Forget the titillating testimony about private jets and helicopters and mansions: The Ian Thow saga is ultimately a cautionary tale.

Testimony at the B.C. Securities Commission hearing into the actions of the disgraced Saanich investment adviser was painful, as people talked about the impact of losing their life savings.

The allegations of dishonesty and manipulation were shocking.

The panel heard from spouses who followed Thow's advice that neither tell the other that they were handing over money he promised to invest.

Others testified that Thow promised big returns and little risk on short-term mortgage and bank investments.

All handed money to Thow and have nothing but cancelled cheques as proof -- he never supplied a prospectus or any documentation. Combined, investors claim to have lost over $30 million.

The testimony, which concluded this week, should be a warning to all investors.

It's easy to blame the victims for not being more vigilant. But Thow built a good name through community involvement, pretending to be a benefactor to area charities. As president of Greater Victoria Crime Stoppers, he claimed a reputation for honesty and integrity.

Testimony indicated investors relied on Thow's apparent wealth and success -- and his standing as vice-president of Berkshire Investment Group and good relations with bankers.

In many investors' minds, Thow's handshake meant enough that proper due diligence and transaction records weren't required.
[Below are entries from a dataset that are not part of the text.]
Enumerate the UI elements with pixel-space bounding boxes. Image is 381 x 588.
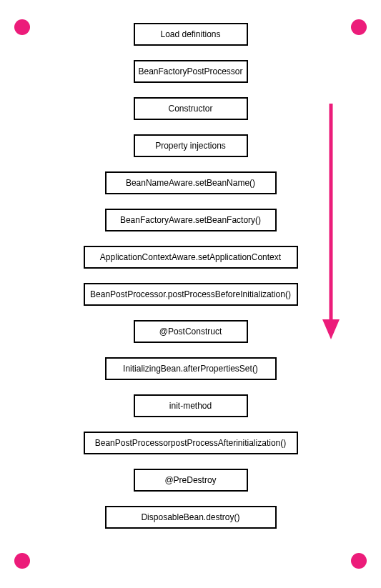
step-bean-factory-post-processor: BeanFactoryPostProcessor [134, 60, 248, 83]
step-post-process-after-init: BeanPostProcessorpostProcessAfterinitial… [84, 432, 298, 454]
step-post-construct: @PostConstruct [134, 320, 248, 343]
step-property-injections: Property injections [134, 134, 248, 157]
step-label: BeanPostProcessor.postProcessBeforeIniti… [90, 289, 291, 299]
step-load-definitions: Load definitions [134, 23, 248, 46]
step-label: BeanFactoryAware.setBeanFactory() [120, 215, 261, 225]
step-init-method: init-method [134, 394, 248, 417]
step-label: Load definitions [160, 29, 220, 39]
step-label: BeanNameAware.setBeanName() [126, 178, 255, 188]
step-bean-name-aware: BeanNameAware.setBeanName() [105, 171, 277, 194]
step-label: InitializingBean.afterPropertiesSet() [123, 364, 258, 374]
flow-arrow [324, 104, 338, 339]
step-pre-destroy: @PreDestroy [134, 469, 248, 492]
step-label: Property injections [155, 141, 226, 151]
step-label: Constructor [168, 104, 212, 114]
step-label: @PostConstruct [159, 327, 222, 337]
step-label: BeanFactoryPostProcessor [138, 66, 242, 76]
step-application-context-aware: ApplicationContextAware.setApplicationCo… [84, 246, 298, 269]
step-constructor: Constructor [134, 97, 248, 120]
step-label: @PreDestroy [164, 475, 216, 485]
step-label: DisposableBean.destroy() [141, 512, 239, 522]
step-bean-factory-aware: BeanFactoryAware.setBeanFactory() [105, 209, 277, 231]
step-after-properties-set: InitializingBean.afterPropertiesSet() [105, 357, 277, 380]
corner-dot-bottom-right [351, 553, 367, 569]
corner-dot-bottom-left [14, 553, 30, 569]
step-disposable-bean-destroy: DisposableBean.destroy() [105, 506, 277, 529]
step-post-process-before-init: BeanPostProcessor.postProcessBeforeIniti… [84, 283, 298, 306]
arrow-head-icon [322, 319, 340, 339]
arrow-shaft [330, 104, 333, 322]
step-label: init-method [169, 401, 212, 411]
step-label: BeanPostProcessorpostProcessAfterinitial… [95, 438, 286, 448]
step-label: ApplicationContextAware.setApplicationCo… [100, 252, 281, 262]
This trust has proven to be tragically misplaced.

Security laws, processes and procedures are supposed to be in place to prevent scams such as the one Thow is alleged to have committed.

And the fact that he presented himself as a knowledgeable, honest investment adviser, yet proffered schemes that required investors to write him personal cheques should have set off alarms.

However, the rules and processes didn't work. The promise of regulation was no replacement for common sense and skepticism.

There are lessons to be learned from the pain of those who trusted and invested in Thow's reputation and charisma. Be critical, analyze and demand documentation.

And remember: If it sounds too good to be true, it probably is.